Insights from Terraform Provider Adoption
Let’s take a look at popular areas in modern software delivery — DevOps, Identity and PaaS, CDN, and even open source and containers, as common tooling that is widely adopted to facilitate cloud operations.
We’ll explore tools like Artifactory by JFrog, Heroku (still one of the most popular PaaS solutions), CloudFlare, KubeCTL as a representative of the open source ecosystem, and Okta, which has become nearly the de facto standard for identity management in scaleups and enterprises today.
The numbers are simply astounding. Take a look at the snapshot of growth for these tools from June 2022 to June 2023.
- The JFrog Artifactory provider grew nearly 800% in a year — from 900K downloads, to 14 million downloads.
- The Okta provider grew more than 350% from 4 million downloads to 17.4 million downloads.
- The Heroku provider grew nearly 500% from 1.2 million downloads to 6.5 million downloads.
- The CloudFlare provider simply exploded growing from 16 million downloads to 46 million downloads.
- Last but not least, KubeCTL provider, a community-contributed and maintained provider has grown a whopping 400% as well from 6.5 million downloads to 32.7 million downloads.
What we can learn from these numbers is that the move to codification in SaaS applications and platforms, at this point, now outpaces codification of common public clouds that have also grown, but at a much less staggering rate. With the move to managing our clouds as code largely complete, the benefits that engineering teams have derived from greater agility and automation, as well as better security and cost guardrails, governance and policy management, have demonstrated that this does not need to be confined to our CloudOps alone.
Engineering organizations are starting to understand that by managing EVERYTHING as code you can derive the same benefits for all of your platforms and mission-critical applications, and manage them in a unified way, in a single place — such as your code repository or your cloud asset inventory management. As cost considerations become a critical piece in cloud native engineering, not just because of the current climate but as an ongoing business driver, having a unified inventory of everything makes it possible to then manage cloud at scale, much more efficiently.
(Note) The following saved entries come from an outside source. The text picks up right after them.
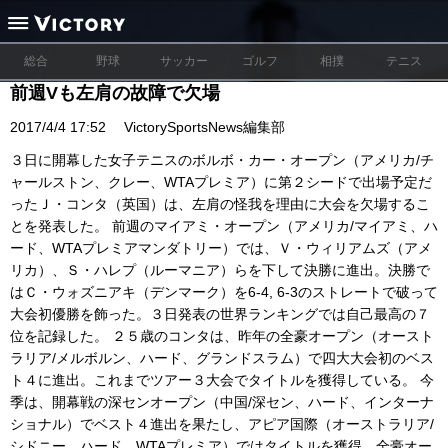
総合
野球
サッカー
ゴルフ
相撲
テニス
前週Vも左肩の故障で欠場
2017/4/4 17:52
VictorySportsNews編集部
３日に開幕した女子テニスのボルボ・カー・オープン（アメリカ/チ
ャールストン、クレー、WTAプレミア）に第２シードで出場予定だ
ったＪ・コンタ（英国）は、左肩の怪我を理由に大会を欠場するこ
とを発表した。 前週のマイアミ・オープン（アメリカ/マイアミ、ハ
ード、WTAプレミアマンダトリー）では、Ｖ・ウィリアムズ（アメ
リカ）、Ｓ・ハレプ（ルーマニア）らを下して決勝に進出。決勝で
はＣ・ウォズニアキ（デンマーク）を6-4, 6-3のストレートで破って
大会初優勝を飾った。３日発表の世界ランキングでは自己最高の７
位を記録した。 ２５歳のコンタは、昨年の全豪オープン（オースト
ラリア/メルボルン、ハード、グランドスラム）で四大大会初のベス
ト４に進出。これまでツアー３大会でタイトルを獲得している。 今
季は、開幕戦の深センオープン（中国/深セン、ハード、インターナ
ショナル）でベスト４進出を果たし、アピア国際（オーストラリア/
シドニー、ハード、WTAプレミア）ではタイトルを獲得。全豪オー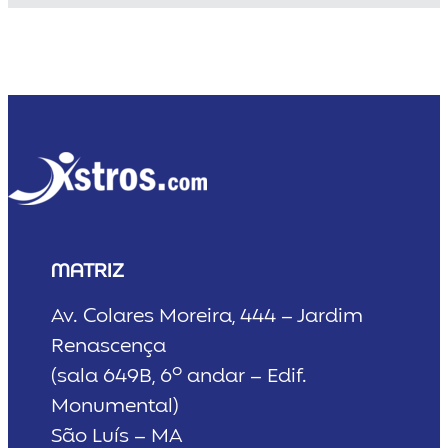
MATRIZ
Av. Colares Moreira, 444 – Jardim
Renascença
(sala 649B, 6º andar – Edif.
Monumental)
São Luís – MA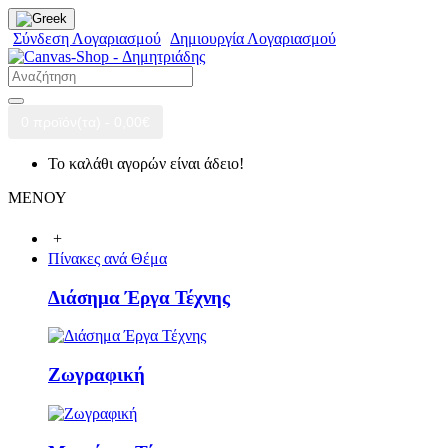
Σύνδεση Λογαριασμού
Δημιουργία Λογαριασμού
0 προϊόν(τα) - 0,00€
Το καλάθι αγορών είναι άδειο!
ΜΕΝΟΥ
+
Πίνακες ανά Θέμα
Διάσημα Έργα Τέχνης
Ζωγραφική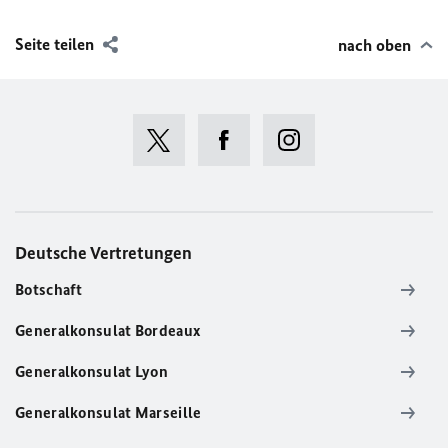
Seite teilen
nach oben
Deutsche Vertretungen
Botschaft
Generalkonsulat Bordeaux
Generalkonsulat Lyon
Generalkonsulat Marseille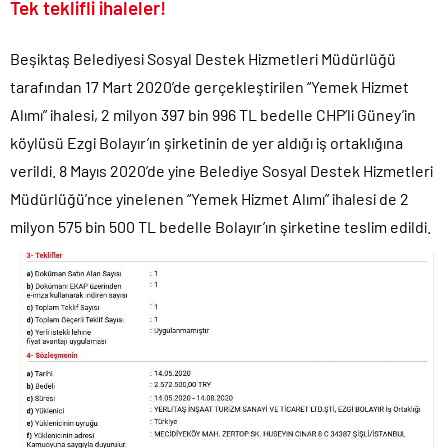
Tek teklifli ihaleler!
Beşiktaş Belediyesi Sosyal Destek Hizmetleri Müdürlüğü
tarafından 17 Mart 2020’de gerçekleştirilen “Yemek Hizmet
Alımı” ihalesi, 2 milyon 397 bin 996 TL bedelle CHP’li Güney’in
köylüsü Ezgi Bolayır’ın şirketinin de yer aldığı iş ortaklığına
verildi. 8 Mayıs 2020’de yine Belediye Sosyal Destek Hizmetleri
Müdürlüğü’nce yinelenen “Yemek Hizmet Alımı” ihalesi de 2
milyon 575 bin 500 TL bedelle Bolayır’ın şirketine teslim edildi.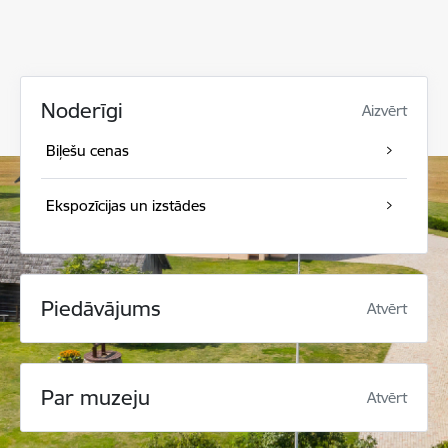
Noderīgi
Aizvērt
Biļešu cenas
Ekspozīcijas un izstādes
Piedāvājums
Atvērt
Par muzeju
Atvērt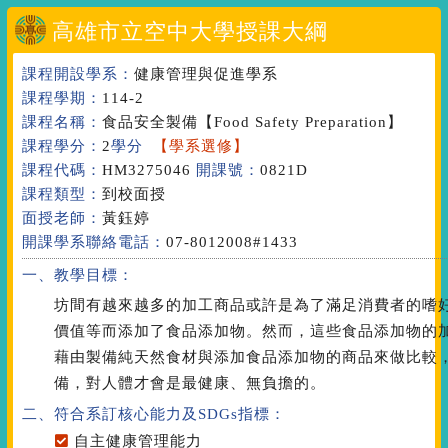
高雄市立空中大學授課大綱
課程開設學系：
健康管理與促進學系
課程學期：
114-2
課程名稱：
食品安全製備
【Food Safety Preparation】
課程學分：
2
學分
【學系選修】
課程代碼：
HM3275046
開課號：
0821D
課程類型：
到校面授
面授老師：
黃鈺婷
開課學系聯絡電話：
07-8012008#1433
一、教學目標：
坊間有越來越多的加工商品或許是為了滿足消費者的嗜
價值等而添加了食品添加物。然而，這些食品添加物的
藉由製備純天然食材與添加食品添加物的商品來做比較
備，對人體才會是最健康、無負擔的。
二、符合系訂核心能力
及SDGs指標
：
自主健康管理能力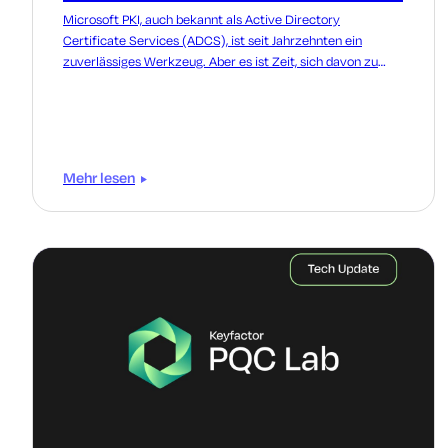
Microsoft PKI, auch bekannt als Active Directory
Certificate Services (ADCS), ist seit Jahrzehnten ein
zuverlässiges Werkzeug. Aber es ist Zeit, sich davon zu
verabschieden.
Mehr lesen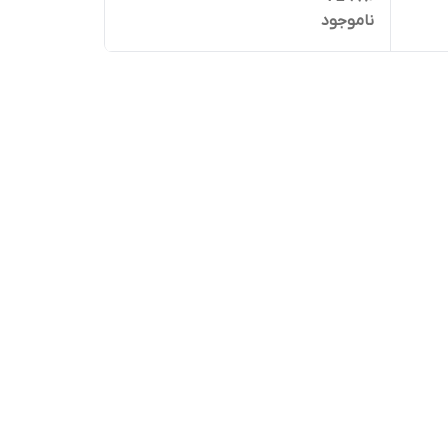
ناموجود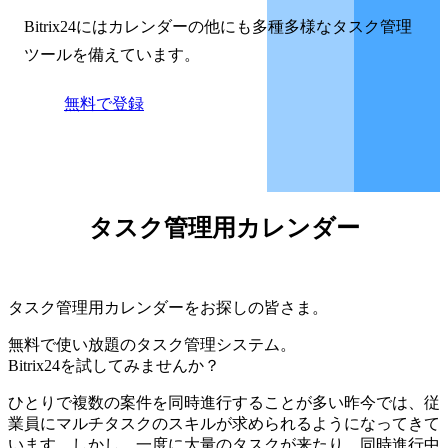
Bitrix24にはカレンダーの他にも多種多様なタスク管理
ツールを備えています。
無料で登録
タスク管理用カレンダー
タスク管理用カレンダーをお探しの皆さま。
無料で使い放題のタスク管理システム。
Bitrix24を試してみませんか？
ひとりで複数の案件を同時進行することが多い昨今では、従
業員にマルチタスクのスキルが求められるようになってきて
います。しかし、一度に大量のタスクが来たり、同時進行中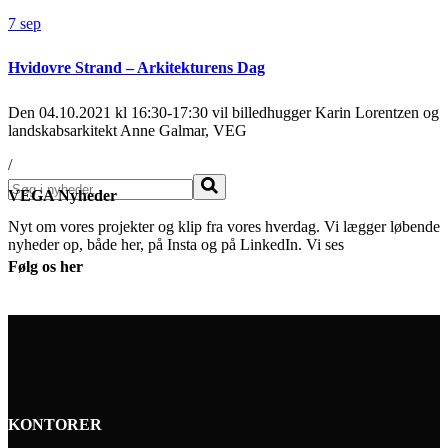
7
sep
Hvidovre Strand – Arkitekturens Dag
Den 04.10.2021 kl 16:30-17:30 vil billedhugger Karin Lorentzen og
landskabsarkitekt Anne Galmar, VEG
/
Søg
VEGA Nyheder
Nyt om vores projekter og klip fra vores hverdag. Vi lægger løbende
nyheder op, både her, på Insta og på LinkedIn. Vi ses
Følg os her
KONTORER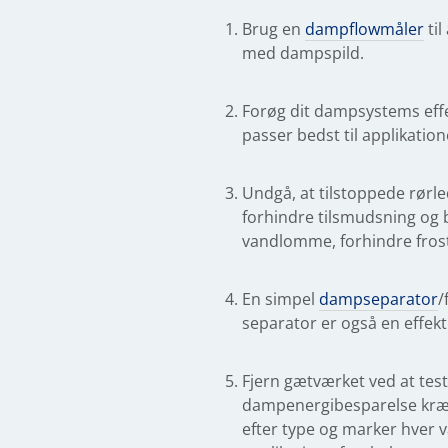
Brug en
dampflowmåler
til
med dampspild.
Forøg dit dampsystems effe
passer bedst til applikation
Undgå, at tilstoppede rørl
forhindre tilsmudsning og b
vandlomme, forhindre frost
En simpel
dampseparator
/
separator er også en effekt
Fjern gætværket ved at test
dampenergibesparelse kr
efter type og marker hver v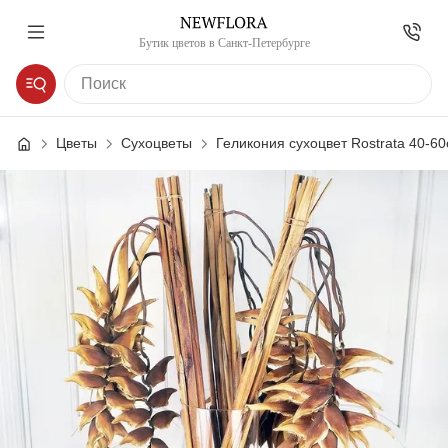
Бутик цветов в Санкт-Петербурге
Цветы
Сухоцветы
Геликония сухоцвет Rostrata 40-6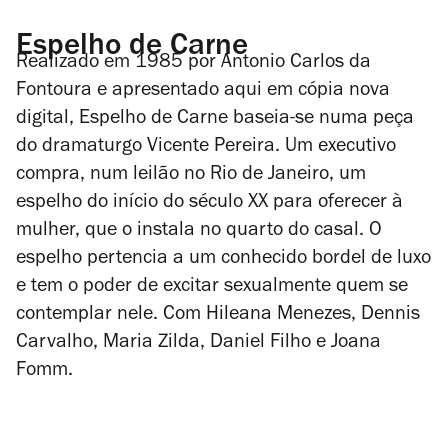
Espelho de Carne
Realizado em 1985 por Antonio Carlos da
Fontoura
e apresentado aqui em cópia nova
digital,
Espelho de Carne
baseia-se numa peça
do dramaturgo Vicente Pereira. Um executivo
compra, num leilão no Rio de Janeiro, um
espelho do início do século XX para oferecer à
mulher, que o instala no quarto do casal. O
espelho pertencia a um conhecido bordel de luxo
e tem o poder de excitar sexualmente quem se
contemplar nele. Com Hileana Menezes, Dennis
Carvalho, Maria Zilda, Daniel Filho e Joana
Fomm.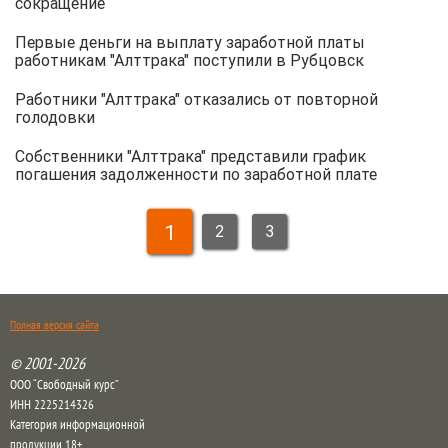
сокращение
Первые деньги на выплату заработной платы
работникам "Алттрака" поступили в Рубцовск
Работники "Алттрака" отказались от повторной
голодовки
Собственники "Алттрака" представили график
погашения задолженности по заработной плате
1
2
3
Полная версия сайта
© 2001-2026
ООО “Свободный курс”
ИНН 2225214326
Категория информационной
продукции 18+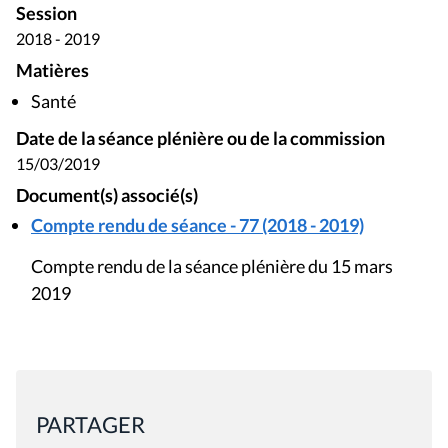
Session
2018 - 2019
Matières
Santé
Date de la séance plénière ou de la commission
15/03/2019
Document(s) associé(s)
Compte rendu de séance - 77 (2018 - 2019)
Compte rendu de la séance plénière du 15 mars
2019
PARTAGER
This means that with as-code and inventoried resources, you can apply the same kind of alerts you would for system failures to system anomalies such as drift detection between your code and cloud SaaS applications, apply unified policy and alert when this is breached, and this isn’t just limited to a single SaaS platform, cloud or solution. This is now available cross-cloud, platform, OS, and tech stack, as it is agnostic to the underlying environment with third-party tooling.
What This Means for Us
Engineering organizations that are already widely using IaC to manage their cloud resources, are now downloading Terraform providers in the millions to enable the rest of their tooling and services to catch up with their clouds. The key to efficient DevOps management is in the second half — the Ops. With your tooling and services being managed in a fragmented way, it’s impossible to get a grasp on it all, manage costs, and apply policy and security controls required today. Which adds a lot of friction to cloud operations.
DevOps has brought us a long way in the world of automation, and our CI/CD pipelines have enabled us to streamline software delivery from code to cloud. Our services and tooling should be able to apply the same standards of shipping and operating code at scale, and this can now happen with codified resources.
Looking ahead, we will likely only see growth in this trend, as the need to manage all things as code will take us to places where automation and AI will be de facto for all parts of the stack, as they will now be machine-readable. This will enable the humans in the process to focus on higher-order problems than just managing and maintaining disparate software stacks and unlock our next phase of growth for our development and operations.